Les salariés attendent que leur entreprise s’engage davantage dans le domaine de la formation

  • Malgré des progrès enregistrés depuis l’an dernier, les salariés considèrent encore majoritairement que leur entreprise ne fait pas suffisamment de choses dans le domaine de la formation, qu’il s’agisse de la transmission des savoirs au sein de l’entreprise (54%), de l’information des salariés sur leurs droits et les formations auxquelles ils auraient droit (57%), et plus généralement sur l’accès à des formations qu’elles soient externes (58%) ou sur Internet (61%).
  • Concernant plus spécifiquement la formation aux outils numériques, un salarié sur deux indique que son entreprise a proposé à ses salariés des formations dans ce domaine, avec de fortes différences selon la taille d’entreprise (des formations davantage proposées dans les grandes entreprises que dans les petites). 41% des salariés déclarent par ailleurs avoir suivi une formation aux outils numériques mais seuls 34% l’ont fait par le biais de leur entreprise (9% l’ont fait par leurs propres moyens ou via une association).
  • Des résultats qui peuvent paraître quelque peu insuffisants au regard de l’importance que les salariés accordent à ce sujet (87% jugent important ou indispensable de se former aux outils numériques et aux nouvelles technologies) mais aussi au regard du niveau d’aisance des salariés avec les outils numériques, qui n’est pas aussi élevé que l’on pourrait le croire : seuls 38% s’auto-évaluent de manière très positive sur ce sujet, tandis que 45% font part d’une maîtrise modérée et qu’un sur cinq éprouve des difficultés (17%), notamment parmi les ouvriers (29%), les séniors (22%) et ceux qui n’ont jamais suivi de formation dans ce domaine (22%).

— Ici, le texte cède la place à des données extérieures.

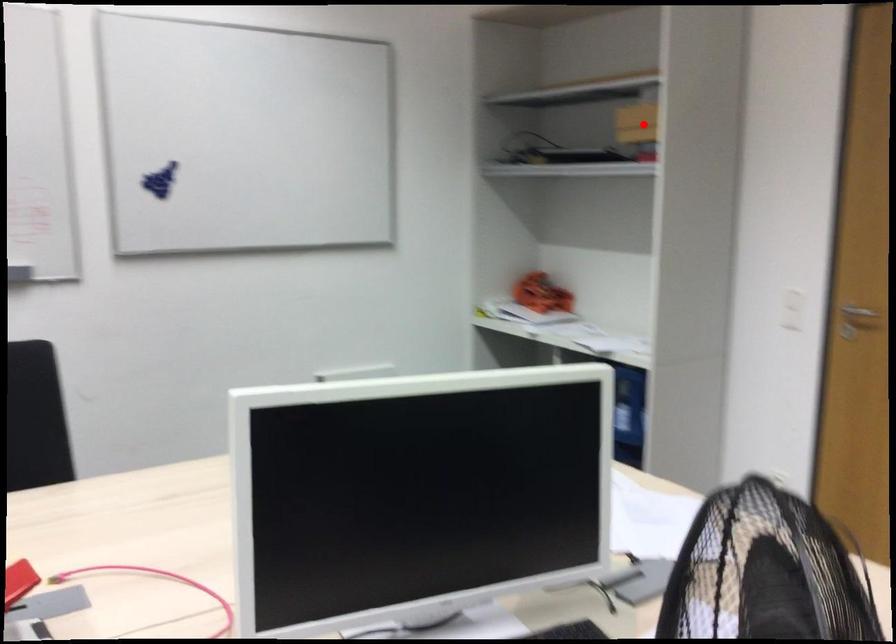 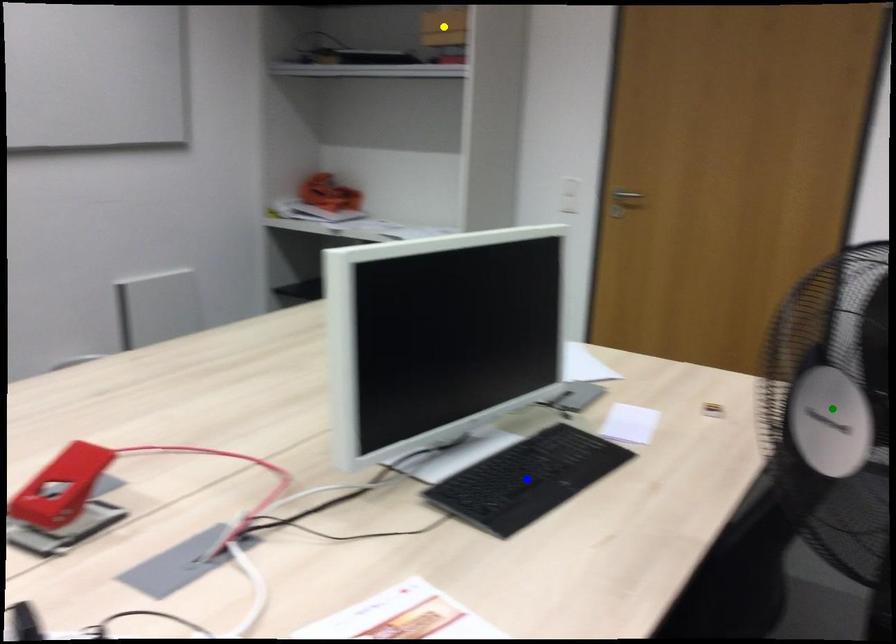 Question: I am providing you with two images of the same scene from different viewpoints. A red point is marked on the first image. You are given multiple points on the second image. Can you choose the point in image 2 that corresponds to the point in image 1?

Choices:
 (A) yellow point
 (B) green point
 (C) blue point

Answer: (A) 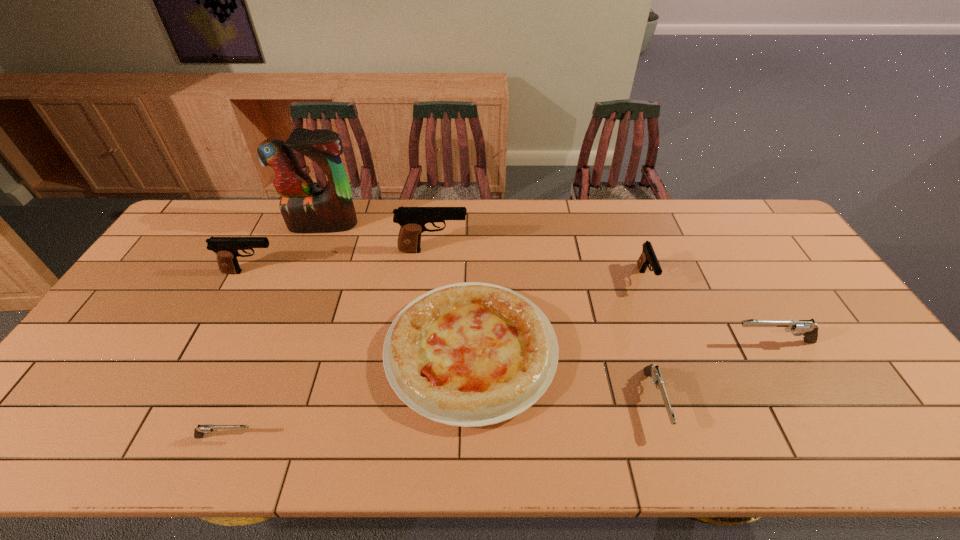 This screenshot has width=960, height=540. Identify the location of free space located on the front-facing side of the fourth farthest pistol. (592, 342).

This screenshot has width=960, height=540. In order to click on blank space located 0.170m on the front-facing side of the fourth farthest pistol in this screenshot , I will do `click(667, 342)`.

This screenshot has height=540, width=960. Find the location of `vacant position located on the left of the pizza`. vacant position located on the left of the pizza is located at coordinates (313, 352).

This screenshot has height=540, width=960. Identify the location of free location located on the front-facing side of the leftmost silver pistol. (335, 437).

Find the location of a particular element. object situated at the far edge is located at coordinates (304, 209).

You are a GUI agent. You are given a task and a screenshot of the screen. Output one action in this format:
    pyautogui.click(x=<x>, y=<y>)
    Task: Click on the pizza located at the near edge
    This screenshot has height=540, width=960.
    Given the screenshot: What is the action you would take?
    pyautogui.click(x=470, y=354)

Identify the location of object present at the right edge. Image resolution: width=960 pixels, height=540 pixels. (809, 330).

This screenshot has height=540, width=960. In the image, there is a desktop. Identify the location of vacant space at the far edge. (359, 242).

Locate an element on the screen. Image resolution: width=960 pixels, height=540 pixels. vacant space at the near edge of the desktop is located at coordinates (415, 457).

Find the location of a particular element. Image resolution: width=960 pixels, height=540 pixels. free spot at the left edge of the desktop is located at coordinates (125, 309). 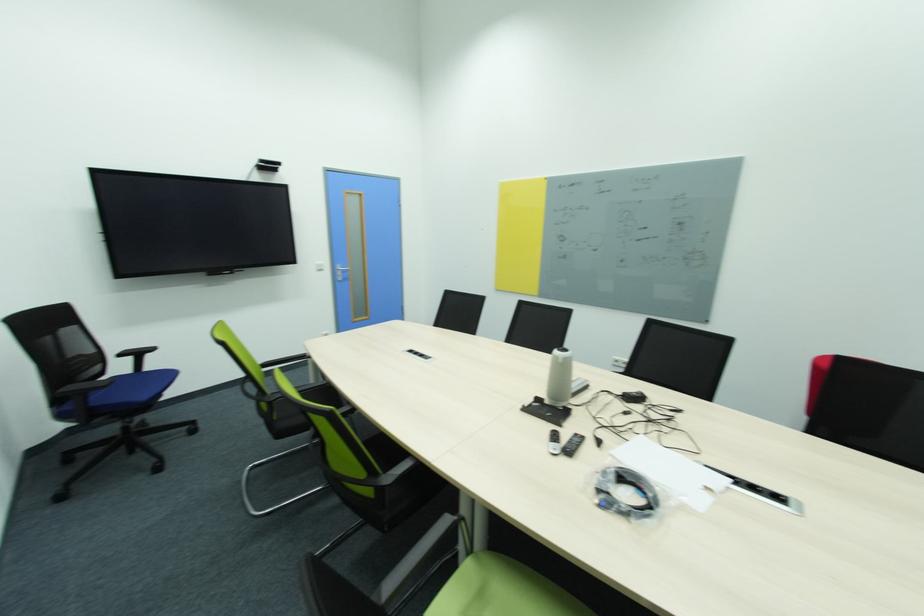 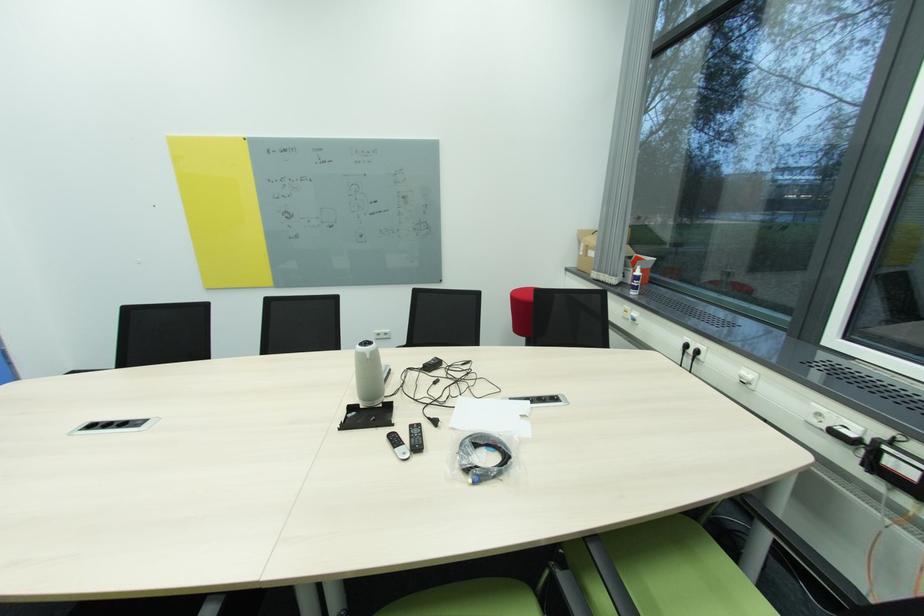 In the second image, find the point that corresponds to [580,436] in the first image.

(416, 427) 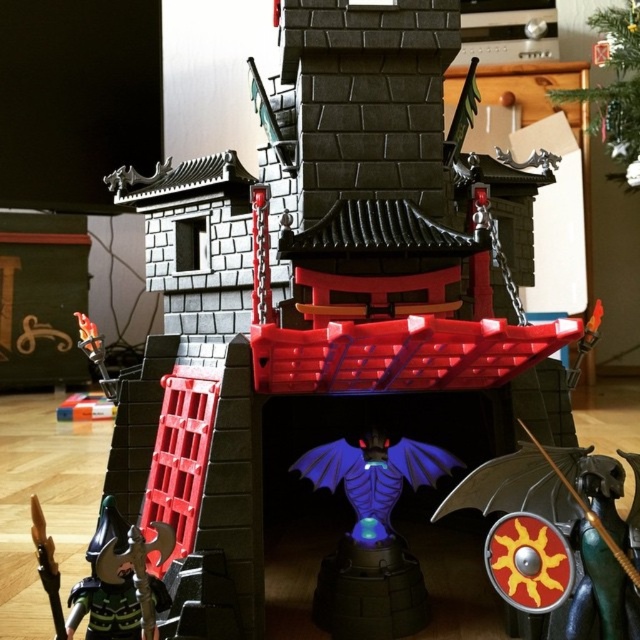 Is blue translucent dragon at center closer to the viewer compared to black plastic axe at lower left?

That is False.

Measure the distance from blue translucent dragon at center to black plastic axe at lower left.

The distance of blue translucent dragon at center from black plastic axe at lower left is 12.53 inches.

Find the location of a particular element. blue translucent dragon at center is located at coordinates (371, 536).

Which of these two, shiny metallic shield at center or black plastic axe at lower left, stands shorter?

Standing shorter between the two is black plastic axe at lower left.

Is point (616, 480) behind point (51, 588)?

That is True.

Where is `shiny metallic shield at center`? The height and width of the screenshot is (640, 640). shiny metallic shield at center is located at coordinates click(x=557, y=538).

Between shiny metallic shield at center and blue translucent dragon at center, which one has less height?

With less height is shiny metallic shield at center.

Is point (545, 504) positioned before point (387, 544)?

Yes, point (545, 504) is in front of point (387, 544).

L’entreprise : un acteur légitime pour dispenser des formations au-delà du cercle des salariés

  • Si les entreprises spécialisées dans le domaine du numérique sont jugées très largement légitimes pour dispenser des formations aux outils numériques aux salariés (85%), ces dernières sont également jugées légitimes pour intervenir auprès de publics externes, comme les personnes au chômage ou exclues du marché du travail (80%) ou les étudiants (78%). Ils sont en revanche plus réservés sur le fait de former les enfants (55% contre 45% qui ne jugent pas cela légitimes).
  • Les formations au numérique sont globalement jugées bénéfiques pour favoriser l’accès à l’emploi des jeunes non-diplômés (80%) et des personnes en situation d’exclusion sociale (79%), mais aussi pour permettre une certaine ascension sociale (74%).
  • Enfin, si les jeunes devaient être formés au numérique avant leur entrée dans le monde du travail, les salariés estiment que la formation devrait porter en priorité sur la protection des données personnelles (50%) et la sécurité informatique (42%), devant l’éthique dans le domaine du numérique (29%), la gestion des données (26%), l’utilisation de l’intelligence artificielle (17%) et le développement / le code (15%).

 

Méthodologie 

Enquête réalisée par Internet du 24 au 29 avril 2019 auprès d’un échantillon de 1000 salariés, représentatif de la population salariée âgée de 18 ans et plus. La représentativité de l’échantillon a été assurée grâce à la méthode des quotas appliquée aux variables suivantes : sexe, âge, CSP de la personne interrogée, région, secteur d’activité, taille d’entreprise (salariés du privé) et type d’établissement (salariés du public).